# Watching animal extractors



## Neeko (Aug 19, 2011)

Its amusing how people claim that they are being invaded by rattle snakes or crocks, etc. When they were there first and they landscape their yard into a perfect habitat.


----------



## JohnMatthew (Aug 19, 2011)

Someone in my town got bit by a rattlesnake last week.. He intentionally ran it over twice, then when he got out of his truck to throw the "dead" snake off the road it tagged him. The fault lay completely on this clown of a man but it just ends up as more bad press for snakes, people make me so angry sometimes. I also have relatives that kill any and all snakes on their land because they're too lazy to educate themselves or even let me teach them a thing or two. It's only a matter of time before they take out an eastern indigo.

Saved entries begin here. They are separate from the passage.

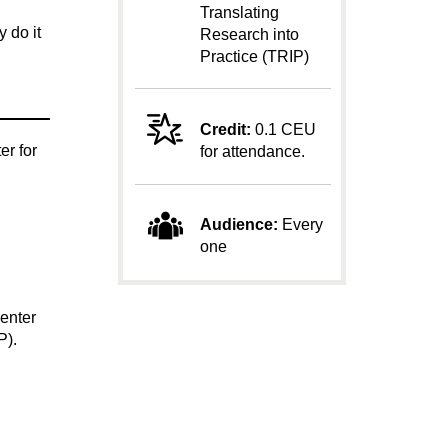
Translating
 do it
Research into
Practice (TRIP)
Credit:
0.1 CEU
er for
for attendance.
Audience:
Every
one
enter
P).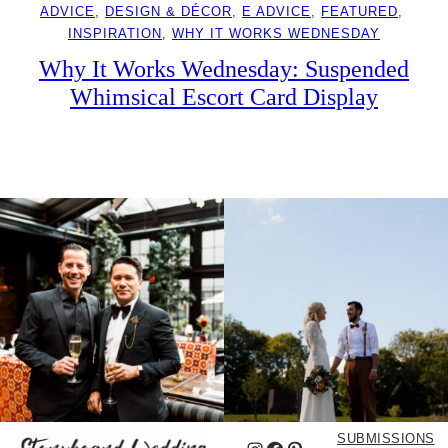
ADVICE
, 
DESIGN & DÉCOR
, 
E ADVICE
, 
FEATURED
, 
INSPIRATION
, 
WHY IT WORKS WEDNESDAY
Why It Works Wednesday: Suspended
Whimsical Escort Card Display
SUBMISSIONS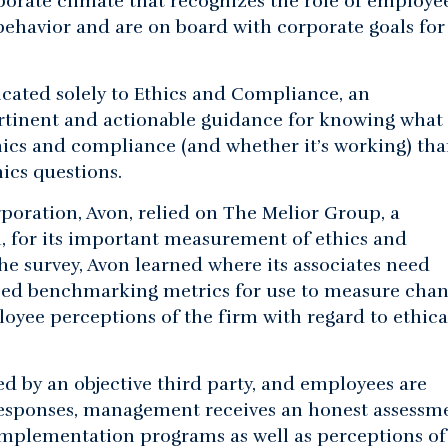
orate climate that recognizes the role of employee
 behavior and are on board with corporate goals for
cated solely to Ethics and Compliance, an
rtinent and actionable guidance for knowing what 
thics and compliance (and whether it’s working) tha
ics questions.
poration, Avon, relied on The Melior Group, a
ch, for its important measurement of ethics and
e survey, Avon learned where its associates need
oped benchmarking metrics for use to measure chan
yee perceptions of the firm with regard to ethica
ed by an objective third party, and employees are
 responses, management receives an honest assessm
mplementation programs as well as perceptions of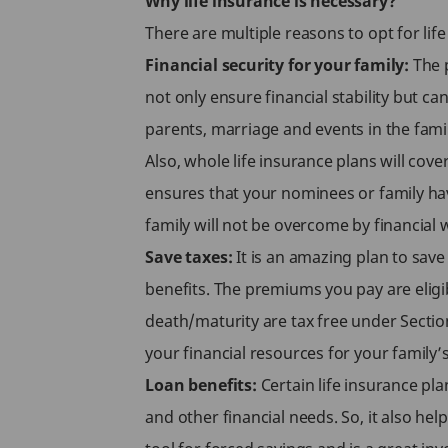
Why life insurance is necessary?
There are multiple reasons to opt for li
Financial security for your family:
The p
not only ensure financial stability but c
parents, marriage and events in the fami
Also, whole life insurance plans will cov
ensures that your nominees or family hav
family will not be overcome by financial 
Save taxes:
It is an amazing plan to save
benefits. The premiums you pay are eligi
death/maturity are tax free under Sectio
your financial resources for your family’
Loan benefits:
Certain life insurance pl
and other financial needs. So, it also hel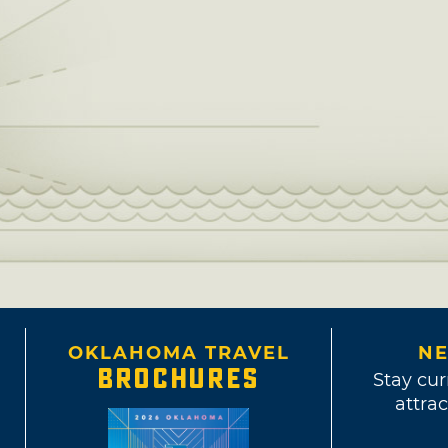
OKLAHOMA TRAVEL
NE
BROCHURES
Stay cur
attrac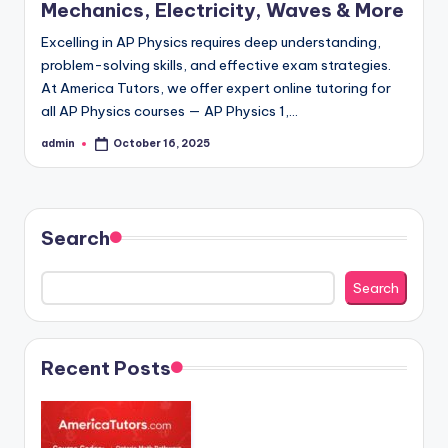
Mechanics, Electricity, Waves & More
Excelling in AP Physics requires deep understanding,
problem-solving skills, and effective exam strategies.
At America Tutors, we offer expert online tutoring for
all AP Physics courses — AP Physics 1,…
admin
October 16, 2025
Posted
by
Search
Search
Recent Posts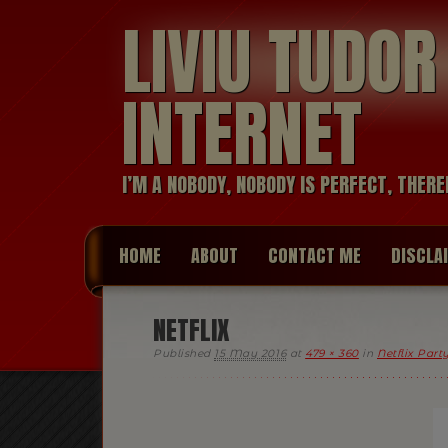
LIVIU TUDO
INTERNET
I’M A NOBODY, NOBODY IS PERFECT, THERE
HOME
ABOUT
CONTACT ME
DISCLA
NETFLIX
Published
15 May 2016
at
479 × 360
in
Netflix Par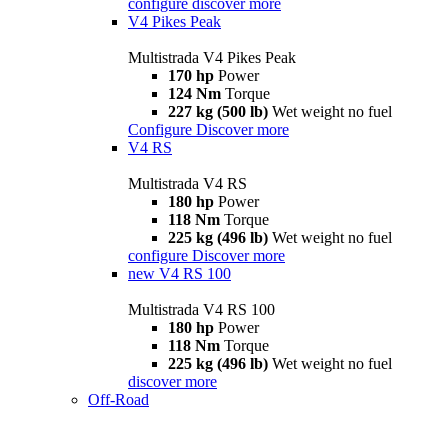
configure
discover more
V4 Pikes Peak
Multistrada V4 Pikes Peak
170 hp
Power
124 Nm
Torque
227 kg (500 lb)
Wet weight no fuel
Configure
Discover more
V4 RS
Multistrada V4 RS
180 hp
Power
118 Nm
Torque
225 kg (496 lb)
Wet weight no fuel
configure
Discover more
new
V4 RS 100
Multistrada V4 RS 100
180 hp
Power
118 Nm
Torque
225 kg (496 lb)
Wet weight no fuel
discover more
Off-Road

As sad a day as that will be I'll happily be calling FWC on their stupid butts.


----------



## kevinandrew (Sep 7, 2011)

The Animal Extractors investigates what happens when the boundaries between cities and natural habitats blur, and creatures of all kinds.Featuring a variety of experts who risk their lives on the front lines of wildlife recovery and control. The Animal Extractors respond to a range of unusual and often dangerous situations.


----------



## laurarfl (Sep 7, 2011)

Like here in FL when people move here, build next to lakes and rivers, then complain because of the alligators. <slaps forehead>. Or get pricey lots that butt up to the wildlife preserve and freak out over black bears. "We want to be close to wildlife, but don't want any actual wildlife to cross our lot line."


----------



## Rhetoric (Sep 7, 2011)

JohnMatthew said:


> Someone in my town got bit by a rattlesnake last week.. He intentionally ran it over twice, then when he got out of his truck to throw the "dead" snake off the road it tagged him.



Hmmm, karma much? LOL.


----------



## kellen.watkins (Sep 7, 2011)

Lol some ppeoples kids


----------